To do => Retyping the records exactly is the whole task.

---

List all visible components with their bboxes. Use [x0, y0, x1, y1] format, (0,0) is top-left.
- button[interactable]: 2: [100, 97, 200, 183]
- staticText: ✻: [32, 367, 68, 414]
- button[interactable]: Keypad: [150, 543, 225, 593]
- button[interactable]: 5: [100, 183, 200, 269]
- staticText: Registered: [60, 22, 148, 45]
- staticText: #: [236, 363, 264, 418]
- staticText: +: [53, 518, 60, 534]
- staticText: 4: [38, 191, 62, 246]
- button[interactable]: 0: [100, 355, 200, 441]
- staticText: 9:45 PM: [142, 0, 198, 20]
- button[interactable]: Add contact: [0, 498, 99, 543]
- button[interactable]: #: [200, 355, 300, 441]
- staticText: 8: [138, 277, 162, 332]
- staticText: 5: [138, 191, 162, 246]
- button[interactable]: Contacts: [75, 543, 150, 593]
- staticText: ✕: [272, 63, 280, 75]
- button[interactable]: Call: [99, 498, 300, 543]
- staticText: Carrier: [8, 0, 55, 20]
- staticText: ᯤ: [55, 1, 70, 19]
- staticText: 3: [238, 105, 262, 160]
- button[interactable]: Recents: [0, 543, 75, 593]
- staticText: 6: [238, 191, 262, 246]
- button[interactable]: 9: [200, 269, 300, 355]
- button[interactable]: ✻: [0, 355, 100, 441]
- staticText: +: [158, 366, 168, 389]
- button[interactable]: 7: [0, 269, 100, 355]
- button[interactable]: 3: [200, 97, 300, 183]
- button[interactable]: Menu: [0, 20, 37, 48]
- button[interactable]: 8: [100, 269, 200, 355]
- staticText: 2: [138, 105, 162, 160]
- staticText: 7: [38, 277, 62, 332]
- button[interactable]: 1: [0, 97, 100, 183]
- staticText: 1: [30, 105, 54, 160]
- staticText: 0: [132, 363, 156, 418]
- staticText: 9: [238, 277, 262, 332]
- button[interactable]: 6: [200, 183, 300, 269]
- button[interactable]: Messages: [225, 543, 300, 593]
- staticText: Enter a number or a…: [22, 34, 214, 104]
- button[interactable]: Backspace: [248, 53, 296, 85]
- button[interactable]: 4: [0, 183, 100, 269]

---

Output below =>
List all visible components with their bboxes. Use [x0, y0, x1, y1] format, (0,0) is top-left.
- button[interactable]: 2: [100, 97, 200, 183]
- staticText: ✻: [32, 367, 68, 414]
- button[interactable]: Keypad: [150, 543, 225, 593]
- button[interactable]: 5: [100, 183, 200, 269]
- staticText: Registered: [60, 22, 148, 45]
- staticText: #: [236, 363, 264, 418]
- staticText: +: [53, 518, 60, 534]
- staticText: 4: [38, 191, 62, 246]
- button[interactable]: 0: [100, 355, 200, 441]
- staticText: 9:45 PM: [142, 0, 198, 20]
- button[interactable]: Add contact: [0, 498, 99, 543]
- button[interactable]: #: [200, 355, 300, 441]
- staticText: 8: [138, 277, 162, 332]
- staticText: 5: [138, 191, 162, 246]
- button[interactable]: Contacts: [75, 543, 150, 593]
- staticText: ✕: [272, 63, 280, 75]
- button[interactable]: Call: [99, 498, 300, 543]
- staticText: Carrier: [8, 0, 55, 20]
- staticText: ᯤ: [55, 1, 70, 19]
- staticText: 3: [238, 105, 262, 160]
- button[interactable]: Recents: [0, 543, 75, 593]
- staticText: 6: [238, 191, 262, 246]
- button[interactable]: 9: [200, 269, 300, 355]
- button[interactable]: ✻: [0, 355, 100, 441]
- staticText: +: [158, 366, 168, 389]
- button[interactable]: 7: [0, 269, 100, 355]
- button[interactable]: 3: [200, 97, 300, 183]
- button[interactable]: Menu: [0, 20, 37, 48]
- button[interactable]: 8: [100, 269, 200, 355]
- staticText: 2: [138, 105, 162, 160]
- staticText: 7: [38, 277, 62, 332]
- button[interactable]: 1: [0, 97, 100, 183]
- staticText: 1: [30, 105, 54, 160]
- staticText: 0: [132, 363, 156, 418]
- staticText: 9: [238, 277, 262, 332]
- button[interactable]: 6: [200, 183, 300, 269]
- button[interactable]: Messages: [225, 543, 300, 593]
- staticText: Enter a number or a…: [22, 34, 214, 104]
- button[interactable]: Backspace: [248, 53, 296, 85]
- button[interactable]: 4: [0, 183, 100, 269]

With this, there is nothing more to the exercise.